**Task description:**
Entries below include pictures. Output exactly the lines from the one with "Contact (471, 433)" down to the one with "Quick Links (526, 336)", both ends included, and leave the pictures out.

╭─ Records supplied

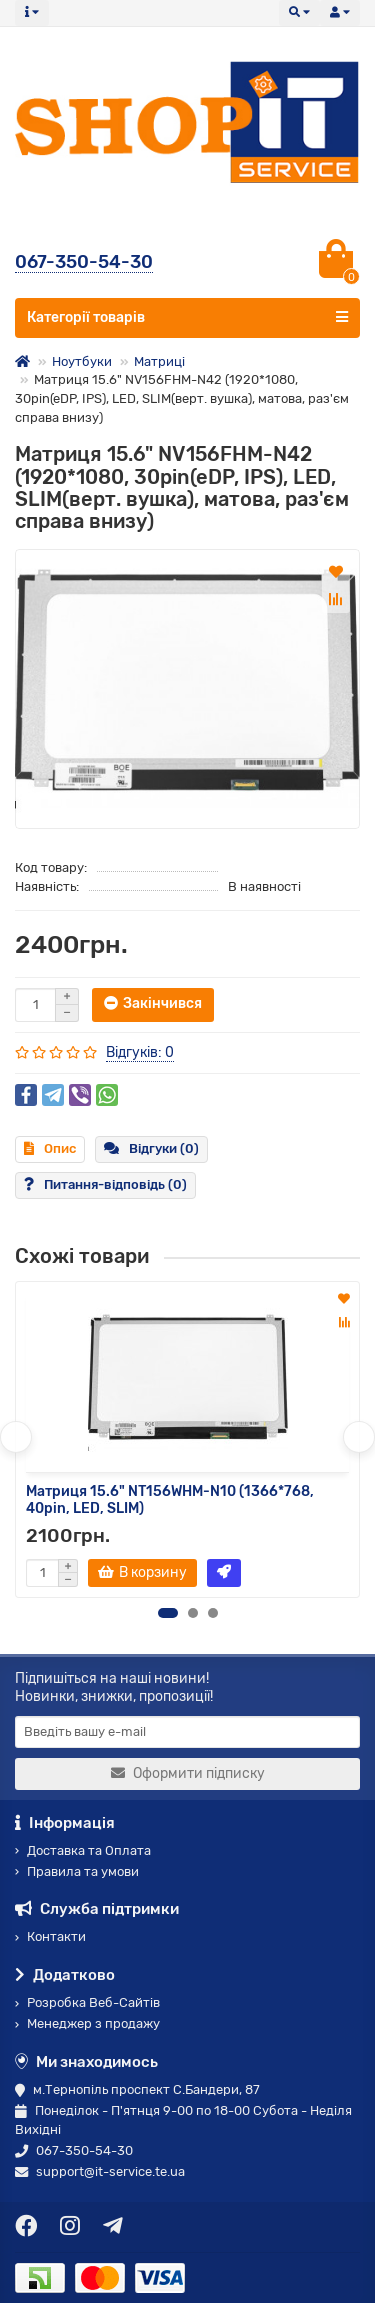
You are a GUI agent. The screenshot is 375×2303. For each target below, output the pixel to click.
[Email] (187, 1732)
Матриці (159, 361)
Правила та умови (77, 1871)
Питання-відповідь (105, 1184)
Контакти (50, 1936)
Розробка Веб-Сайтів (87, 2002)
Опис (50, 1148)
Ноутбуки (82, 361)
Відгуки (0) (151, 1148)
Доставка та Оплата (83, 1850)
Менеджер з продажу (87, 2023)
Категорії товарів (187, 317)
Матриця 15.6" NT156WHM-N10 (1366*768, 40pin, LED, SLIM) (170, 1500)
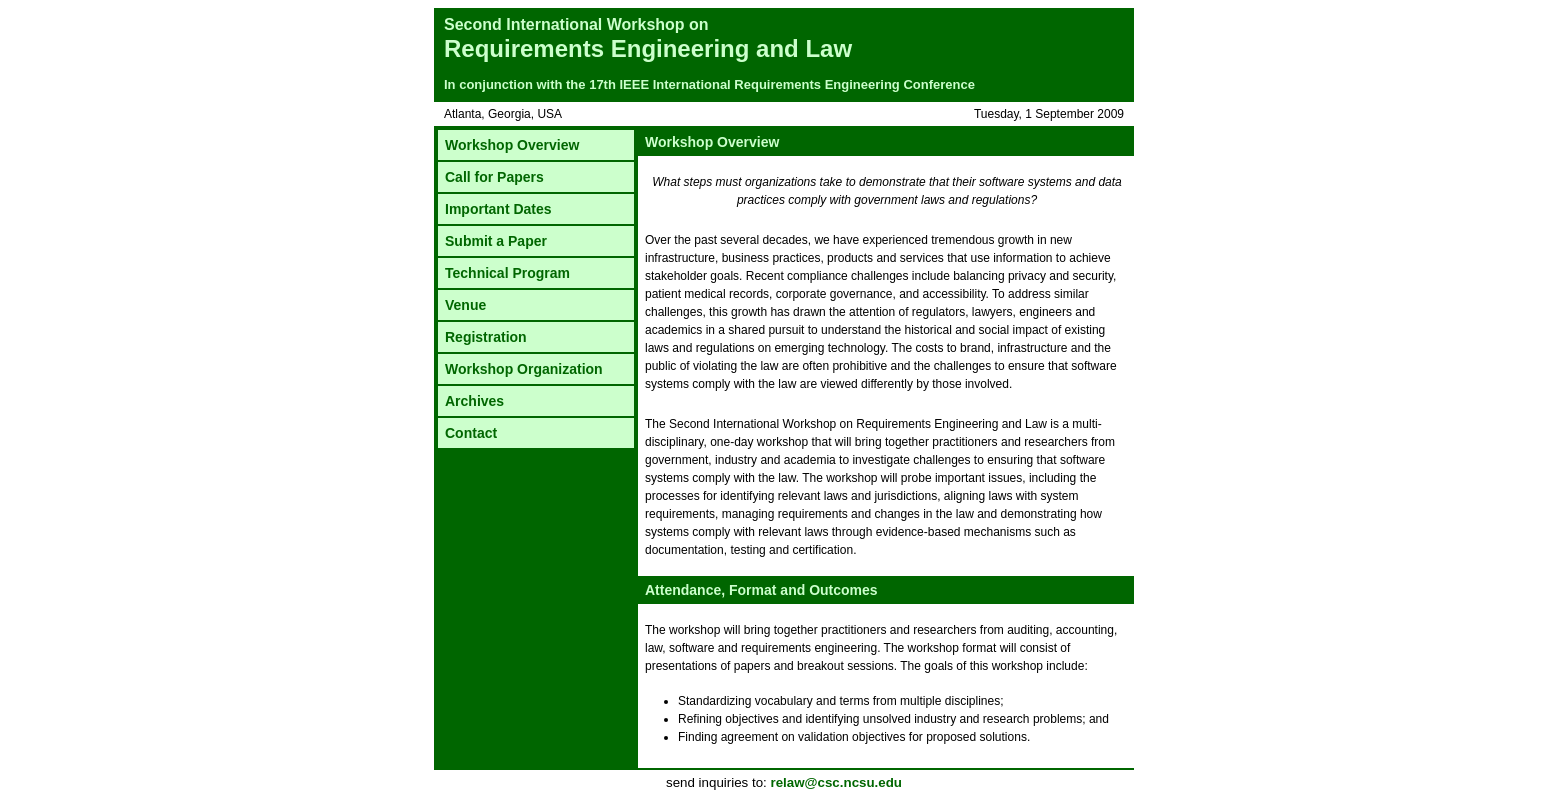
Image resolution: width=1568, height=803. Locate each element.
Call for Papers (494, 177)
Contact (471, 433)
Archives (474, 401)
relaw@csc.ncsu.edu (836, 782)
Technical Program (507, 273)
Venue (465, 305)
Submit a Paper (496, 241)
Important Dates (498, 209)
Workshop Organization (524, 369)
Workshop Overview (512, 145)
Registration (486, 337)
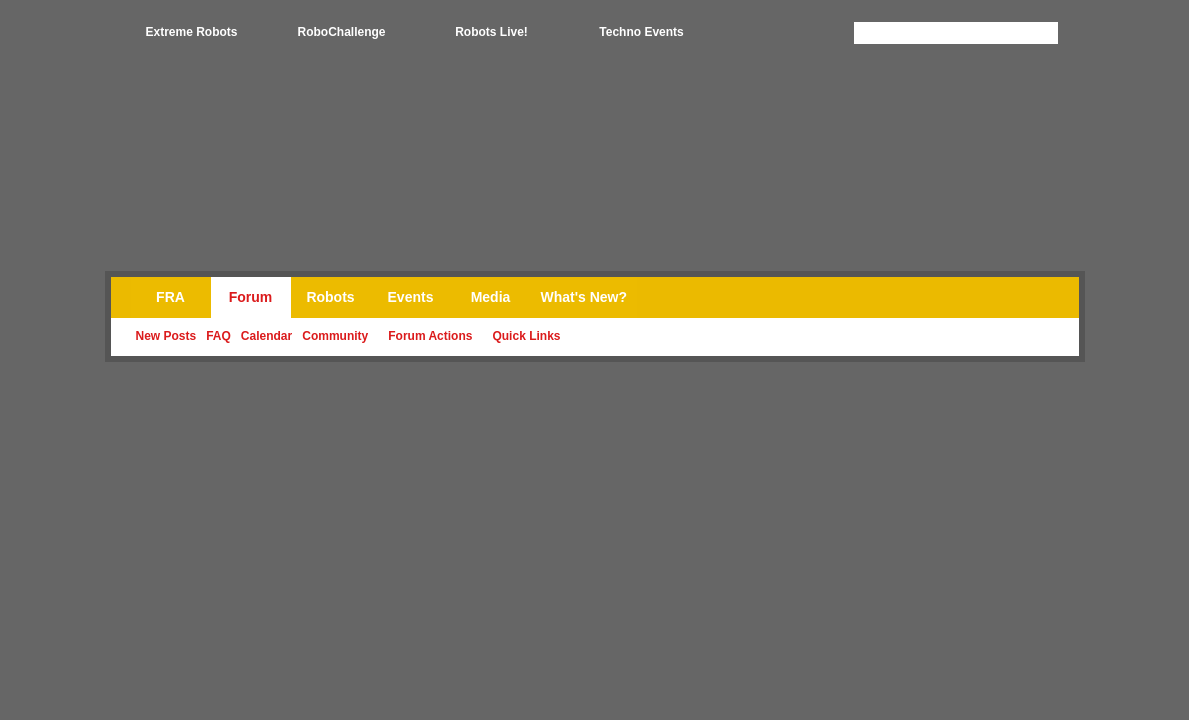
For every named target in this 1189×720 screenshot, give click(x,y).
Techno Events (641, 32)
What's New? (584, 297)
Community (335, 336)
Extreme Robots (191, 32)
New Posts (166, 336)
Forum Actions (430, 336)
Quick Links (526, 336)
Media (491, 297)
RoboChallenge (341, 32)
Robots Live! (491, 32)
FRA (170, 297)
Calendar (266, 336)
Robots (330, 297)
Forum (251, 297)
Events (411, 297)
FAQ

╰─

**Result:**
Contact (471, 433)
Archives (474, 401)
relaw@csc.ncsu.edu (836, 782)
Technical Program (507, 273)
Venue (465, 305)
Submit a Paper (496, 241)
Important Dates (498, 209)
Workshop Organization (524, 369)
Workshop Overview (512, 145)
Registration (486, 337)
For every named target in this 1189×720 screenshot, give click(x,y).
Techno Events (641, 32)
What's New? (584, 297)
Community (335, 336)
Extreme Robots (191, 32)
New Posts (166, 336)
Forum Actions (430, 336)
Quick Links (526, 336)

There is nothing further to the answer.